How to Gain on Power: Novel Conditional Independence Tests Based on Short Expansion of Conditional Mutual Information
Mariusz Kubkowski, Jan Mielniczuk, Paweł Teisseyre.
Year: 2021, Volume: 22, Issue: 62, Pages: 1−57
Conditional independence tests play a crucial role in many machine learning procedures such as feature selection, causal discovery, and structure learning of dependence networks. They are used in most of the existing algorithms for Markov Blanket discovery such as Grow-Shrink or Incremental Association Markov Blanket. One of the most frequently used tests for categorical variables is based on the conditional mutual information ($CMI$) and its asymptotic distribution. However, it is known that the power of such test dramatically decreases when the size of the conditioning set grows, i.e. the test fails to detect true significant variables, when the set of already selected variables is large. To overcome this drawback for discrete data, we propose to replace the conditional mutual information by Short Expansion of Conditional Mutual Information (called $SECMI$), obtained by truncating the Möbius representation of $CMI$. We prove that the distribution of $SECMI$ converges to either a normal distribution or to a distribution of some quadratic form in normal random variables.
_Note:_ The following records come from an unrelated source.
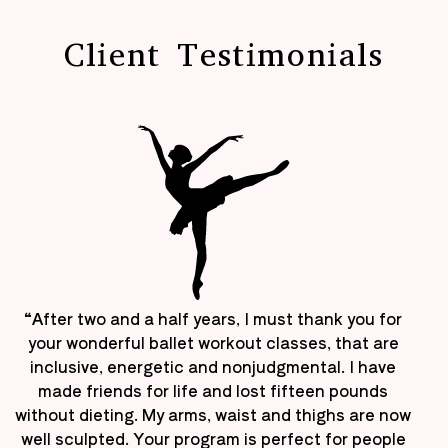
Client Testimonials
“After two and a half years, I must thank you for
your wonderful ballet workout classes, that are
inclusive, energetic and nonjudgmental. I have
made friends for life and lost fifteen pounds
without dieting. My arms, waist and thighs are now
well sculpted. Your program is perfect for people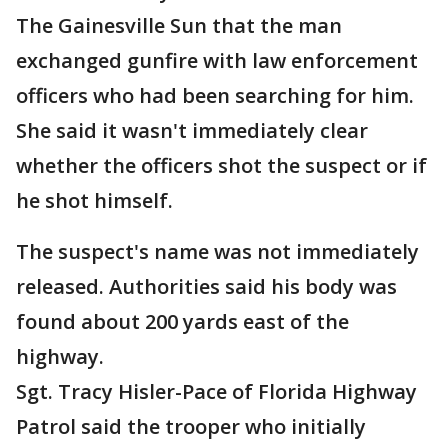
The Gainesville Sun that the man
exchanged gunfire with law enforcement
officers who had been searching for him.
She said it wasn't immediately clear
whether the officers shot the suspect or if
he shot himself.
The suspect's name was not immediately
released. Authorities said his body was
found about 200 yards east of the
highway.
Sgt. Tracy Hisler-Pace of Florida Highway
Patrol said the trooper who initially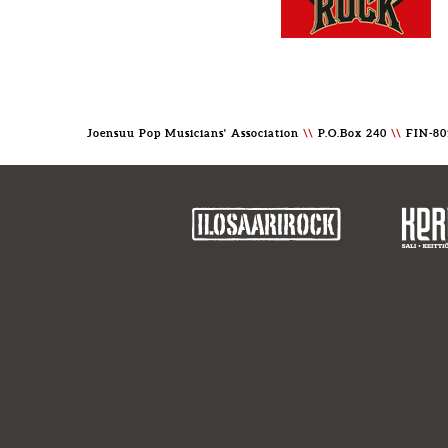
Joensuu Pop Musicians' Association
\\
P.O.Box 240
\\
FIN-80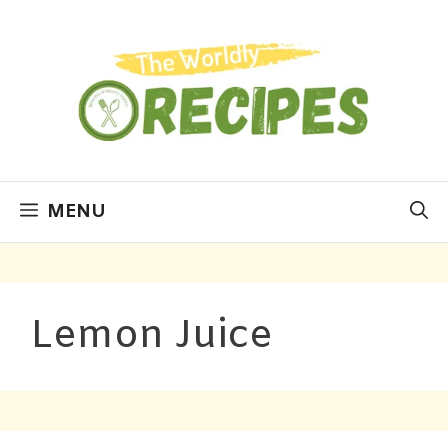
MENU
Lemon Juice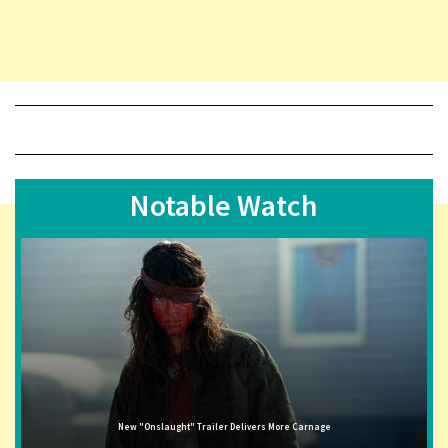
Notable Watch
New "Onslaught" Trailer Delivers More Carnage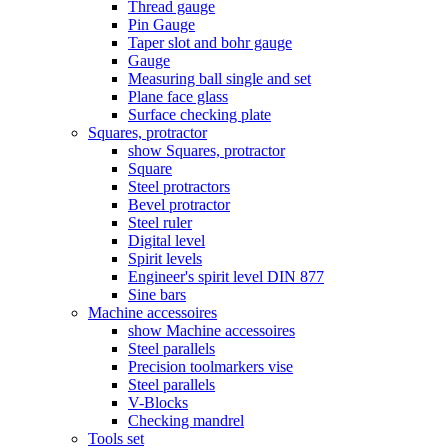
Thread gauge
Pin Gauge
Taper slot and bohr gauge
Gauge
Measuring ball single and set
Plane face glass
Surface checking plate
Squares, protractor
show Squares, protractor
Square
Steel protractors
Bevel protractor
Steel ruler
Digital level
Spirit levels
Engineer's spirit level DIN 877
Sine bars
Machine accessoires
show Machine accessoires
Steel parallels
Precision toolmarkers vise
Steel parallels
V-Blocks
Checking mandrel
Tools set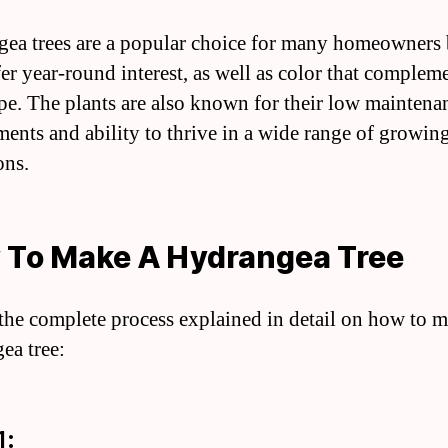
ea trees are a popular choice for many homeowners
fer year-round interest, as well as color that complem
pe. The plants are also known for their low maintena
ments and ability to thrive in a wide range of growin
ons.
 To Make A Hydrangea Tree
 the complete process explained in detail on how to 
ea tree:
1:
This property is crucial for the construction of a novel test of conditional independence which uses one of these distributions, chosen in a data dependent way, as a reference under the null hypothesis. The proposed methods have significantly larger power for discrete data than the standard asymptotic tests of conditional independence based on $CMI$ while retaining control of the probability of type I error.